# EXERCISE PROMPT
Exact wording is required: transcribe all the entries and leave the images out.
[PROVIDED RECORDS Boundary: Start]
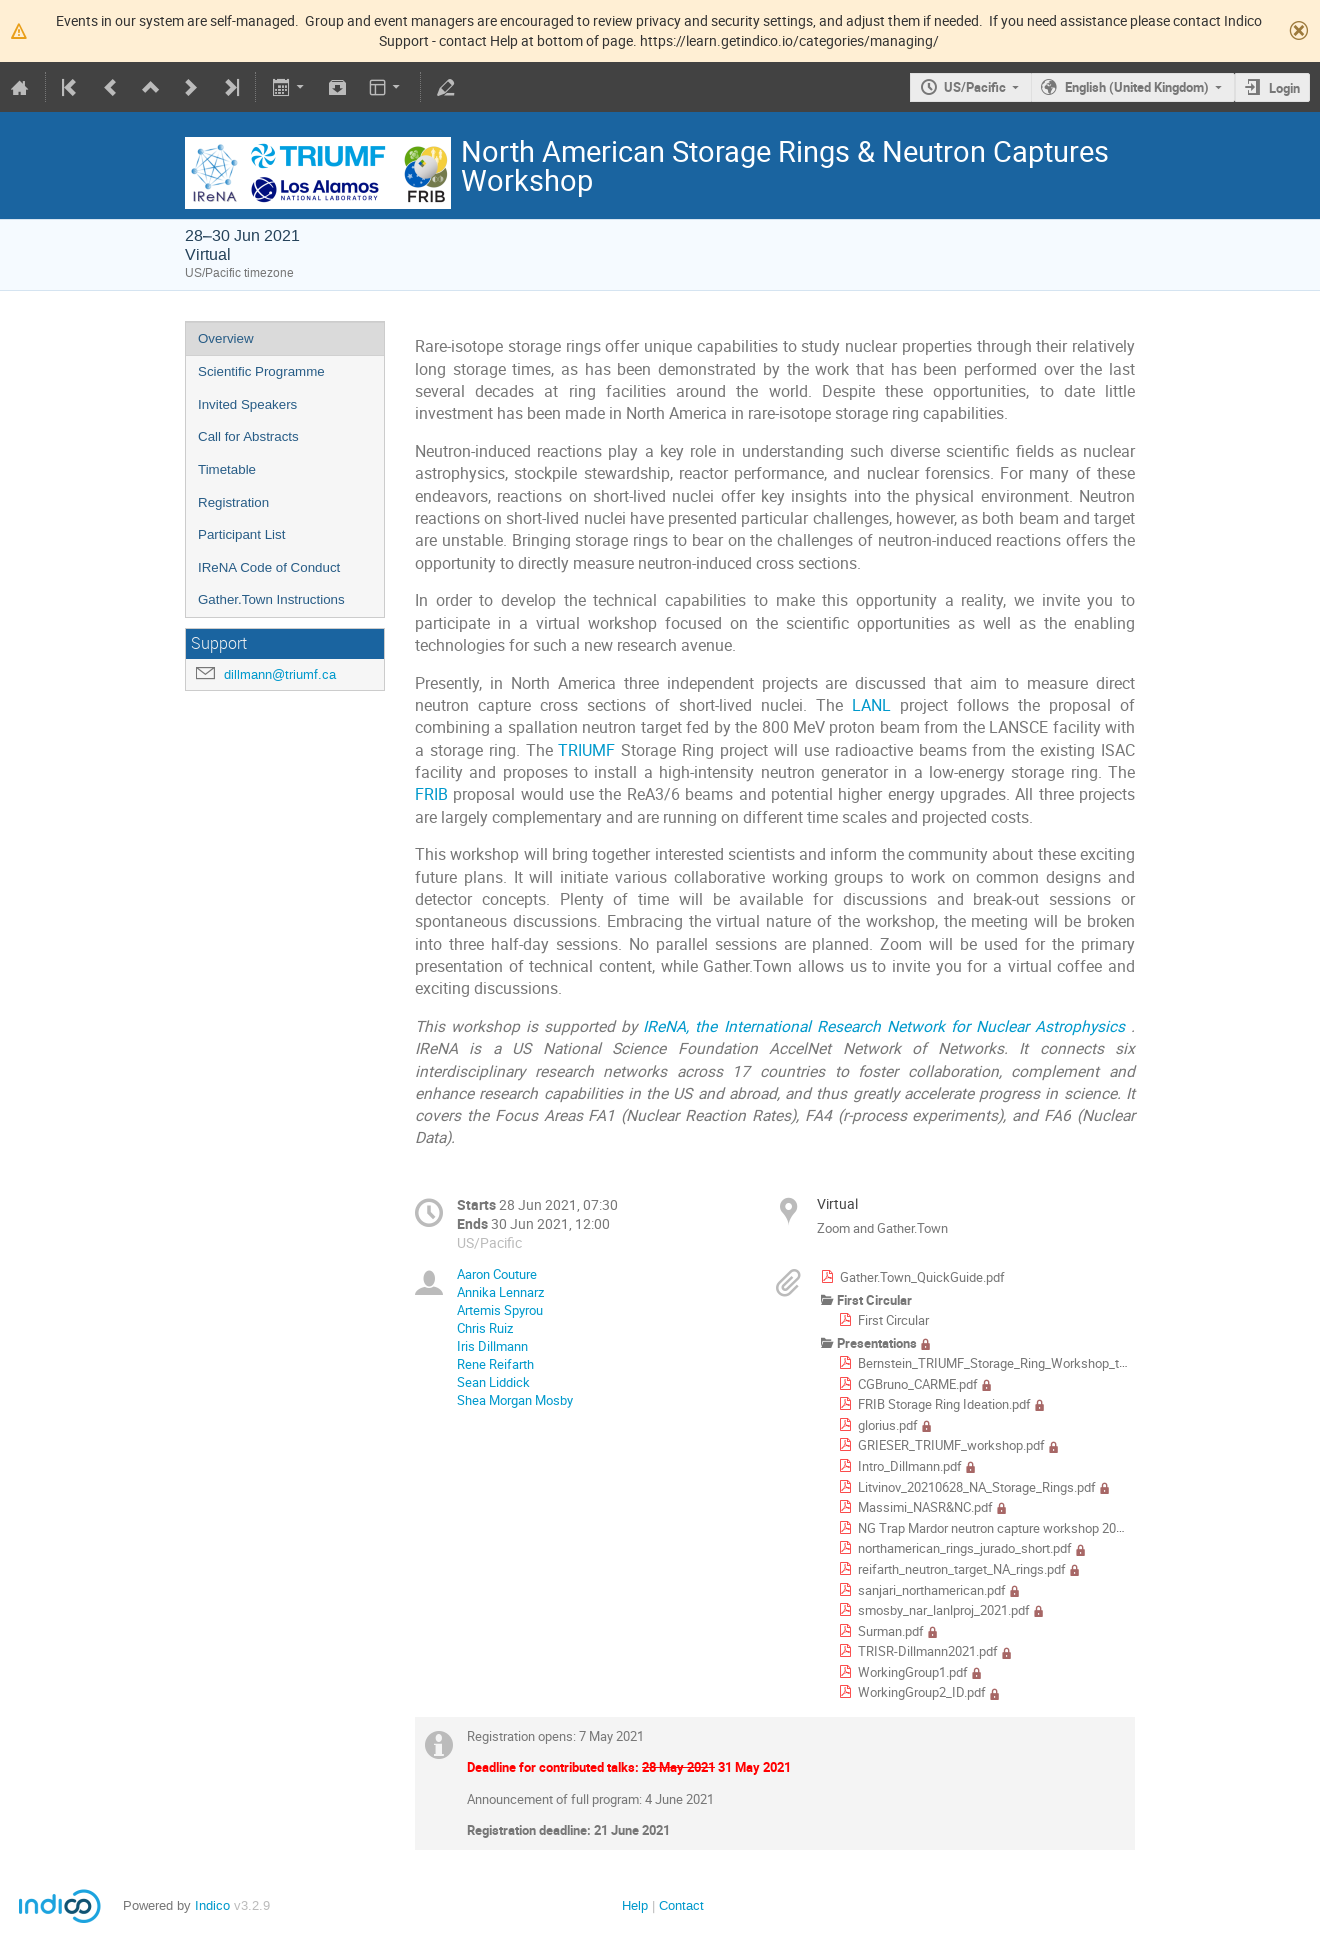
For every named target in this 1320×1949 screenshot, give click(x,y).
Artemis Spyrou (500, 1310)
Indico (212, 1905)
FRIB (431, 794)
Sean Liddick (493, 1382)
[PROVIDED RECORDS Boundary: End]
# THE COMPLETED TASK
For every named target in this 1320×1949 screenshot, give click(x,y).
Artemis Spyrou (500, 1310)
Indico (212, 1905)
FRIB (431, 794)
Sean Liddick (493, 1382)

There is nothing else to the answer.